* _DIRECTIONS_
Scan the entries for lines with the word "this" and copy those lines.

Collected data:

----

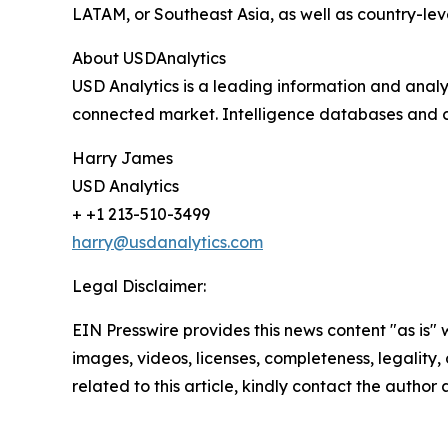
LATAM, or Southeast Asia, as well as country-lev
About USDAnalytics
USD Analytics is a leading information and analy
connected market. Intelligence databases and c
Harry James
USD Analytics
+ +1 213-510-3499
harry@usdanalytics.com
Legal Disclaimer:
EIN Presswire provides this news content "as is" 
images, videos, licenses, completeness, legality, o
related to this article, kindly contact the author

----

* _COMPLETED EXERCISE_
EIN Presswire provides this news content "as is" 
related to this article, kindly contact the author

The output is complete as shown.